What you need to do:
Every entry should be returned unchanged, with the pictures omitted.

** Opening Data supplied block **

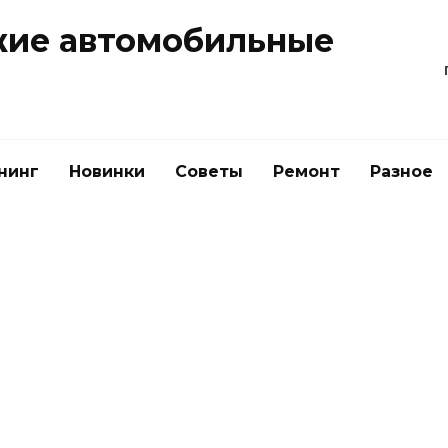
жие автомобильные
нинг
Новинки
Советы
Ремонт
Разное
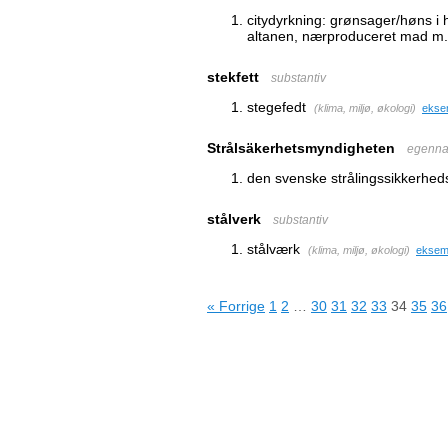
citydyrkning: grønsager/høns i 
altanen, nærproduceret mad m
stekfett
substantiv
stegefedt
(
klima, miljø, økologi
)
ekse
Strålsäkerhetsmyndigheten
egenn
den svenske strålingssikkerhe
stålverk
substantiv
stålværk
(
klima, miljø, økologi
)
eksem
« Forrige
1
2
…
30
31
32
33
34
35
36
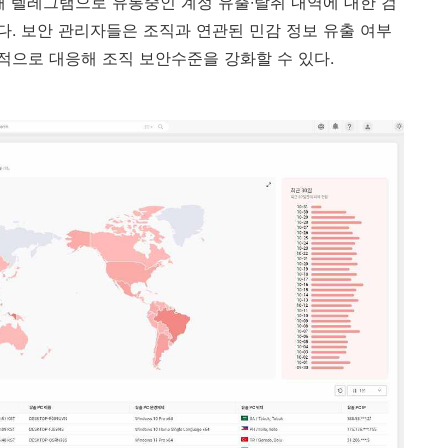
가해 텔레그램으로 유통중인 계정 유출∙탈취 내역에 대한 검
다
.
보안 관리자들은 조직과 연관된 민감 정보 유출 여부
적으로 대응해 조직 보안수준을 강화할 수 있다
.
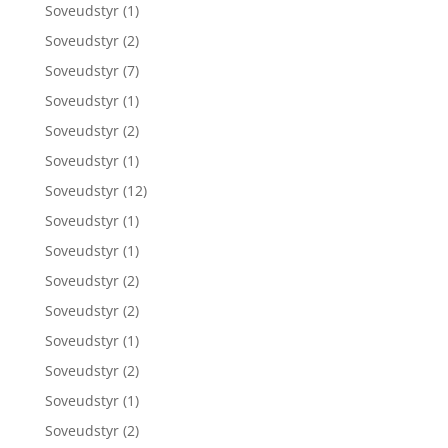
Soveudstyr
(1)
Soveudstyr
(2)
Soveudstyr
(7)
Soveudstyr
(1)
Soveudstyr
(2)
Soveudstyr
(1)
Soveudstyr
(12)
Soveudstyr
(1)
Soveudstyr
(1)
Soveudstyr
(2)
Soveudstyr
(2)
Soveudstyr
(1)
Soveudstyr
(2)
Soveudstyr
(1)
Soveudstyr
(2)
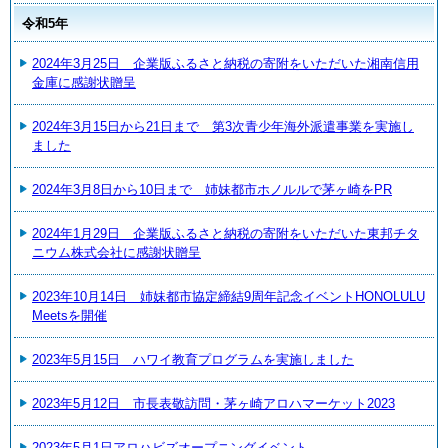
令和5年
2024年3月25日 企業版ふるさと納税の寄附をいただいた湘南信用
金庫に感謝状贈呈
2024年3月15日から21日まで 第3次青少年海外派遣事業を実施し
ました
2024年3月8日から10日まで 姉妹都市ホノルルで茅ヶ崎をPR
2024年1月29日 企業版ふるさと納税の寄附をいただいた東邦チタ
ニウム株式会社に感謝状贈呈
2023年10月14日 姉妹都市協定締結9周年記念イベントHONOLULU
Meetsを開催
2023年5月15日 ハワイ教育プログラムを実施しました
2023年5月12日 市長表敬訪問・茅ヶ崎アロハマーケット2023
2023年5月1日アロハビズオープニングイベント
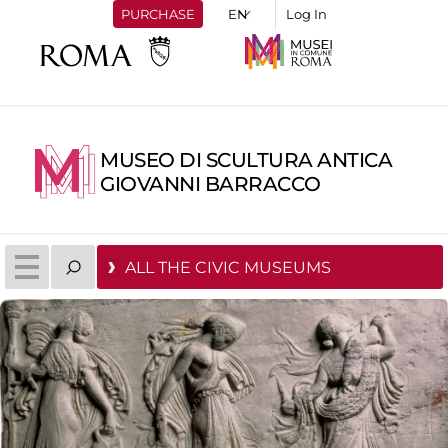
PURCHASE
Log In
MUSEO DI SCULTURA ANTICA
GIOVANNI BARRACCO
ALL THE CIVIC MUSEUMS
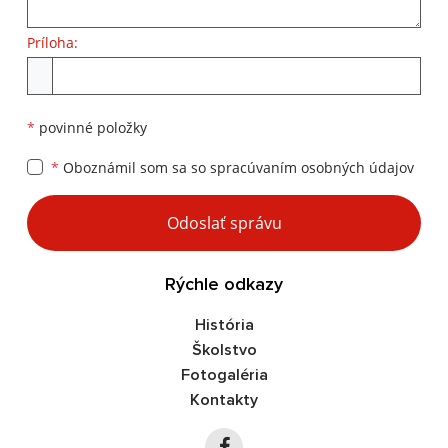
Príloha:
Príloha
*
povinné položky
*
Oboznámil som sa so
spracúvaním osobných údajov
Google reCaptcha Response
Odoslať správu
Rýchle odkazy
História
Školstvo
Fotogaléria
Kontakty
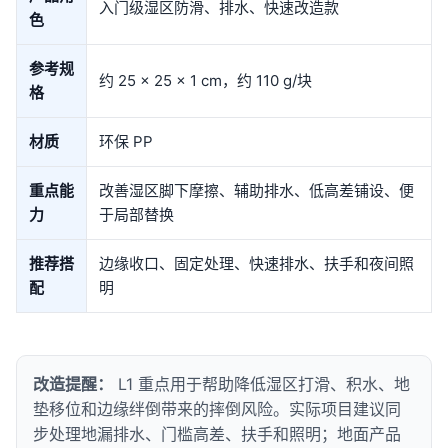
入门级湿区防滑、排水、快速改造款
色
参考规
约 25 × 25 × 1 cm，约 110 g/块
格
材质
环保 PP
重点能
改善湿区脚下摩擦、辅助排水、低高差铺设、便
力
于局部替换
推荐搭
边缘收口、固定处理、快速排水、扶手和夜间照
配
明
改造提醒：
L1 重点用于帮助降低湿区打滑、积水、地
垫移位和边缘绊倒带来的摔倒风险。实际项目建议同
步处理地漏排水、门槛高差、扶手和照明；地面产品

** Closing Data supplied block **

Output of the task:
жие автомобильные
нинг
Новинки
Советы
Ремонт
Разное
citydyrkning: grønsager/høns i 
altanen, nærproduceret mad m
stekfett
substantiv
stegefedt
(
klima, miljø, økologi
)
ekse
Strålsäkerhetsmyndigheten
egenn
den svenske strålingssikkerhe
stålverk
substantiv
stålværk
(
klima, miljø, økologi
)
eksem
« Forrige
1
2
…
30
31
32
33
34
35
36
가해 텔레그램으로 유통중인 계정 유출∙탈취 내역에 대한 검
다
.
보안 관리자들은 조직과 연관된 민감 정보 유출 여부
적으로 대응해 조직 보안수준을 강화할 수 있다
.
Soveudstyr
(1)
Soveudstyr
(2)
Soveudstyr
(7)
Soveudstyr
(1)
Soveudstyr
(2)
Soveudstyr
(1)
Soveudstyr
(12)
Soveudstyr
(1)
Soveudstyr
(1)
Soveudstyr
(2)
Soveudstyr
(2)
Soveudstyr
(1)
Soveudstyr
(2)
Soveudstyr
(1)
Soveudstyr
(2)
令和5年
2024年3月25日 企業版ふるさと納税の寄附をいただいた湘南信用
金庫に感謝状贈呈
2024年3月15日から21日まで 第3次青少年海外派遣事業を実施し
ました
2024年3月8日から10日まで 姉妹都市ホノルルで茅ヶ崎をPR
2024年1月29日 企業版ふるさと納税の寄附をいただいた東邦チタ
ニウム株式会社に感謝状贈呈
2023年10月14日 姉妹都市協定締結9周年記念イベントHONOLULU
Meetsを開催
2023年5月15日 ハワイ教育プログラムを実施しました
2023年5月12日 市長表敬訪問・茅ヶ崎アロハマーケット2023
2023年5月1日アロハビズオープニングイベント
PURCHASE
Log In
MUSEO DI SCULTURA ANTICA
GIOVANNI BARRACCO
ALL THE CIVIC MUSEUMS
Príloha:
Príloha
*
povinné položky
*
Oboznámil som sa so
spracúvaním osobných údajov
Google reCaptcha Response
Odoslať správu
Rýchle odkazy
História
Školstvo
Fotogaléria
Kontakty
入门级湿区防滑、排水、快速改造款
色
参考规
约 25 × 25 × 1 cm，约 110 g/块
格
材质
环保 PP
重点能
改善湿区脚下摩擦、辅助排水、低高差铺设、便
力
于局部替换
推荐搭
边缘收口、固定处理、快速排水、扶手和夜间照
配
明
改造提醒：
L1 重点用于帮助降低湿区打滑、积水、地
垫移位和边缘绊倒带来的摔倒风险。实际项目建议同
步处理地漏排水、门槛高差、扶手和照明；地面产品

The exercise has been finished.